Drug target genes were extracted from this list with Ingenuity Pathway Analysis version 8.7 (IPA, http://www.ingenuity.com/) taking all drug target genes, regardless of drug class, into account. Drug target genes that were located at amplified chromosomal loci were ordered according to the indication and mechanism of action of the drug associated with this specific gene. If multiple drugs were listed by IPA for targeting a specific gene, a maximum of three drugs were shown in the corresponding tables of this paper, giving priority to FDA-approved drugs that are most frequently used and representative of the drug class as well as agents furthest in (pre-) clinical development. Potential drug target genes were also selected by searching for known receptors and ligands in the Database of Interacting Proteins (http://dip.doe-mbi.ucla.edu/dip/). In addition, we have identified genes coding for kinases by categorizing the original gene list in IPA version 8.7.

Drug sensitivity validation data and procedures

Chromosomal copy number data from 1,005 cell lines were downloaded from the COSMIC21 on 25 April 2014 via the URL http://cancer.sanger.ac.uk/cancergenome/projects/cell_lines. These data had been generated using Affymetrix SNP 6.0 arrays (1.8 million genetic markers, GEO accession number: GPL6801; Affymetrix, Santa Clara, USA) and processed using PICNIC51. Chromosomal regions of copy number >2, gain, =2, normal (diploid) and <2, loss, were inferred (mapped to NCBI37/hg19). The half maximal inhibitory concentration (IC50) values for SN-38 (7-Ethyl-10-Hydroxy-Camptothecin), the active metabolite of irinotecan were available for 578 cell of the COSMIC lines and were downloaded via the Sanger Welcome Trust-GDSC project portal http://www.cancerrxgene.org22 on 25 April 2014. No IC50 data were available for 5 fluorouracil/capecitabine, oxaliplatin or bevacizumab. Chromosomal subregions for significant associations with PFS were observed in the patient samples (Supplementary Table 2), were concatenated if they were adjacent and occurred within one chromosomal arm, thereby reducing the number of regions to seven main chromosomal regions, three of which were significantly correlated with irinotecan treatment.
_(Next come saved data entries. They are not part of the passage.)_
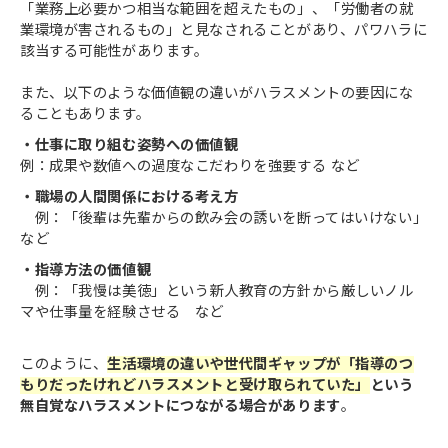
「業務上必要かつ相当な範囲を超えたもの」、「労働者の就
業環境が害されるもの」と見なされることがあり、パワハラに
該当する可能性があります。
また、以下のような価値観の違いがハラスメントの要因にな
ることもあります。
・仕事に取り組む姿勢への価値観
例：成果や数値への過度なこだわりを強要する など
・職場の人間関係における考え方
例：「後輩は先輩からの飲み会の誘いを断ってはいけない」
など
・指導方法の価値観
例：「我慢は美徳」という新人教育の方針から厳しいノル
マや仕事量を経験させる など
このように、
生活環境の違いや世代間ギャップが「指導のつ
もりだったけれどハラスメントと受け取られていた」
という
無自覚なハラスメントにつながる場合があります
。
Coordinates of these three regions were mapped to NCBI37/hg19 using the liftOver tool at UCSC (http://hgdownload.cse.ucsc.edu/admin/exe). Cell lines were classified for each of the three regions as aberrant (gain or loss) for any overlap. A Kruskal–Wallis test was applied per region to assess if the distribution of IC50 values for cell lines with a chromosomal aberration (gain or loss) was significantly different from those without a chromosomal aberration (normal), for all cell lines (n=573) and the CRC cell lines alone (n=31). Only three regions were tested, hence uncorrected P-values≥0.05 were considered statistically significant.

Data analysis strategy

Discovery of DNA copy number aberrations associated with PFS under the three drug regimens was performed on the aCGH data from the CAIRO (CAP and CAPIRI) and CAIRO2 (CAPOX-B) samples. For biological validation, the association of DNA copy number aberrations of the genes involved with mRNA expression was evaluated using publicly available data from TCGA15,46. This data set consisted of 141 CRCs for which both DNA copy number data (obtained with the Affymetrix SNP 6.0 platform) and mRNA expression data (obtained with the Agilent G4502A platform) were available.

Additional information

How to cite this article: Haan, J. C. et al. Genomic landscape of metastatic colorectal cancer. Nat. Commun. 5:5457 doi: 10.1038/ncomms6457 (2014).

Accession codes: Array data have been deposited in the gene expression omnibus (GEO) under the accession code GSE36864.